▼

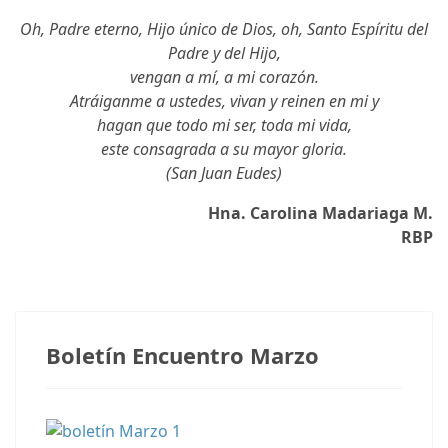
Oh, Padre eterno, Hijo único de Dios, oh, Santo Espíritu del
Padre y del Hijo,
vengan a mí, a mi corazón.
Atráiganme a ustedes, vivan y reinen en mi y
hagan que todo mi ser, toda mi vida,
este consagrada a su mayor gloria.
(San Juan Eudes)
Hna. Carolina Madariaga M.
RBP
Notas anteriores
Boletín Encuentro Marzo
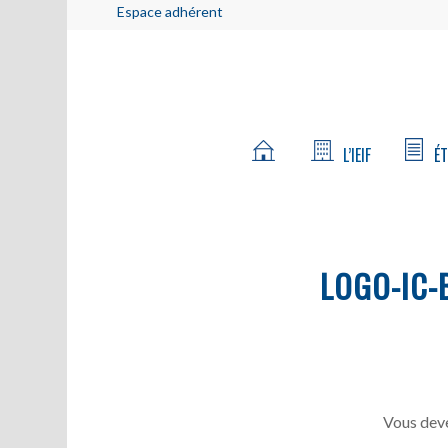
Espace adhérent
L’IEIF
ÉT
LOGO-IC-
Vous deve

▲
▼

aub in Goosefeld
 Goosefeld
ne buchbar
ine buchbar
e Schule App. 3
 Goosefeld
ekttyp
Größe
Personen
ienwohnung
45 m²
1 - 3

▲
▼

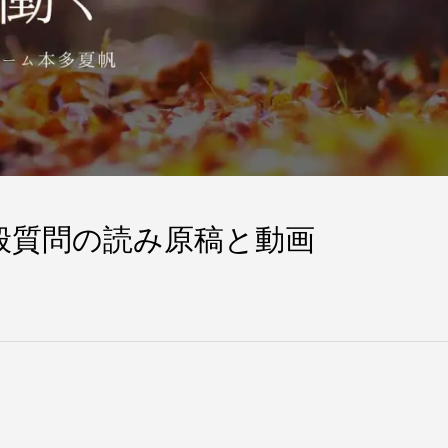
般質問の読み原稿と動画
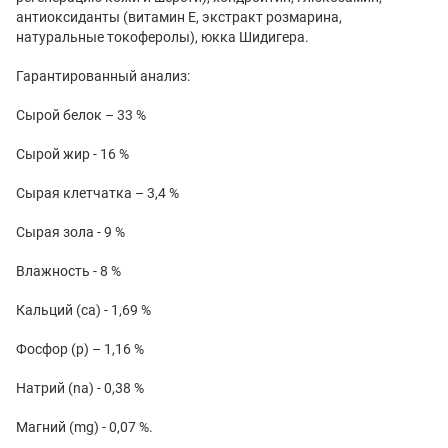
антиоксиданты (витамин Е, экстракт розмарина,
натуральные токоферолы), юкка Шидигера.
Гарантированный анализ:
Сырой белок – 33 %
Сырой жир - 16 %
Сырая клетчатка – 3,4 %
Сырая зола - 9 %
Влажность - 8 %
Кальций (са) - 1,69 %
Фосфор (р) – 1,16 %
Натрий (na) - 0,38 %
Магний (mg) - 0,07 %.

▲

YOUR TASK:
Return the lines above that include the string "Padre".

SOLUTION TO THE PROBLEM:
Oh, Padre eterno, Hijo único de Dios, oh, Santo Espíritu del
Padre y del Hijo,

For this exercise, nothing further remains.